Un altro esempio virtuoso è il percorso esperienziale attivato presso l’Oasi Zegna, in Alta Val Sessera, all’interno del Bosco del Sorriso, che offre la possibilità di sperimentare i benefici del “bagno di foresta” e dell’inalazione dei monoterpeni emessi dal fogliame dei faggi.
Per approfondimenti
http://www.piemonteparchi.it/cms/index.php/natura/piante/item/3466-boscoterapia-per-quando-torneremo-alla-normalita;
“Terapia forestale” – Una collaborazione tra il Club Alpino Italiano e il Consiglio Nazionale delle Ricerche – a cura di Francesco Meneguzzo e Federica Zabini – © Cnr Edizioni, 2020 P.le Aldo Moro, 7 00185 Roma ISBN 978 88 8080 430 7;
Boscoterapia, per quando torneremo alla normalità (su Piemonte Parchi del 19 marzo 2020).

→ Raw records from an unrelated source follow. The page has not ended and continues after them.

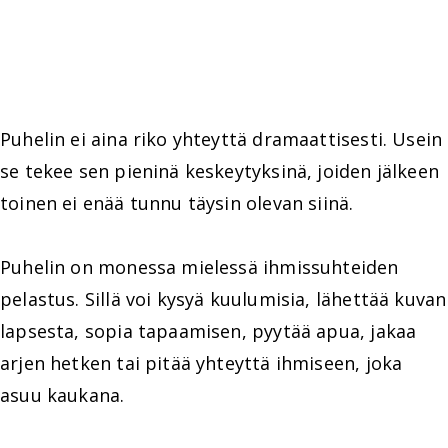
Puhelin ei aina riko yhteyttä dramaattisesti. Usein
se tekee sen pieninä keskeytyksinä, joiden jälkeen
toinen ei enää tunnu täysin olevan siinä.
Puhelin on monessa mielessä ihmissuhteiden
pelastus. Sillä voi kysyä kuulumisia, lähettää kuvan
lapsesta, sopia tapaamisen, pyytää apua, jakaa
arjen hetken tai pitää yhteyttä ihmiseen, joka
asuu kaukana.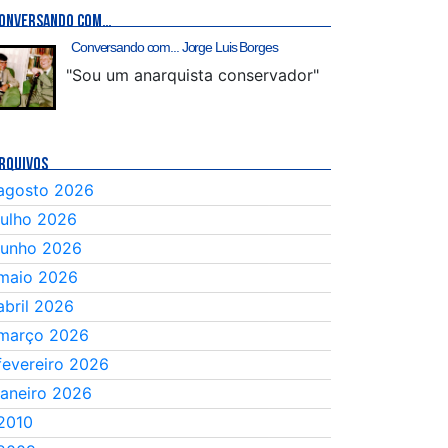
ONVERSANDO COM…
Conversando com... Jorge Luis Borges
"Sou um anarquista conservador"
RQUIVOS
agosto 2026
julho 2026
junho 2026
maio 2026
abril 2026
março 2026
fevereiro 2026
janeiro 2026
2010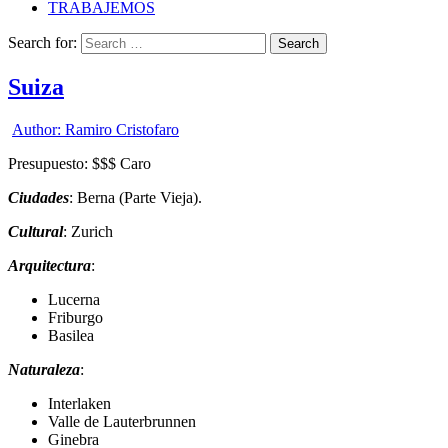
TRABAJEMOS
Search for:
Suiza
Author:
Ramiro Cristofaro
Presupuesto: $$$ Caro
Ciudades
: Berna (Parte Vieja).
Cultural
: Zurich
Arquitectura
:
Lucerna
Friburgo
Basilea
Naturaleza
:
Interlaken
Valle de Lauterbrunnen
Ginebra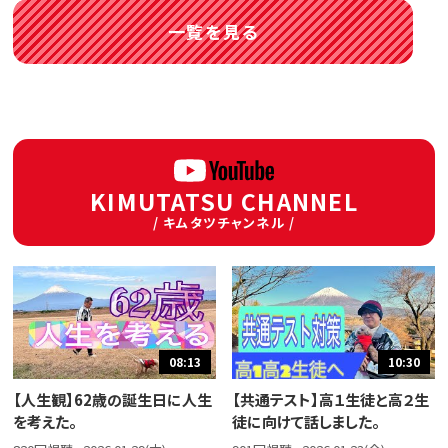
一覧を見る
KIMUTATSU CHANNEL
/ キムタツチャンネル /
08:13
10:30
【人生観】62歳の誕生日に人生
【共通テスト】高１生徒と高２生
を考えた。
徒に向けて話しました。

Ripeto sinteticamente quanto ho già scritto in altri risvolti degli spazi web gestiti da Gogna: da statistiche ISTAT di qualche tempo fa (pre-pandemia, per cui non saranno certamente migliorate nel frattempo), pare che il 30% circa dei bambini italiani fino ai 10 anni NON sia mai stato in un bosco. Ovviamente la responsabilità è dei genitori, che preferiscono trascinare i pargoli nei centri commerciali o a far lo struscio in centro città. E’ chiaro che con un tasso così elevato di infanti non abituati al bosco (e quindi, per estensione, all’ambiente naturale nel senso più ampio), la popolazione è stressata fin dai primi anni, è una popolazione di disadattati rispetto all’ambiente naturale, perché sono abituati al cemento e alle luci al neon e non ai suoni e agli odori del bosco e della natura. Ben venga la foresta terapia, ma essa andrebbe addirittura inserita- preventivamente – nei programmi scolastici, come altre importanti materie (tipo la conoscenza della Costituzione) cui non prepariamo adeguatamente le giovani generazioni.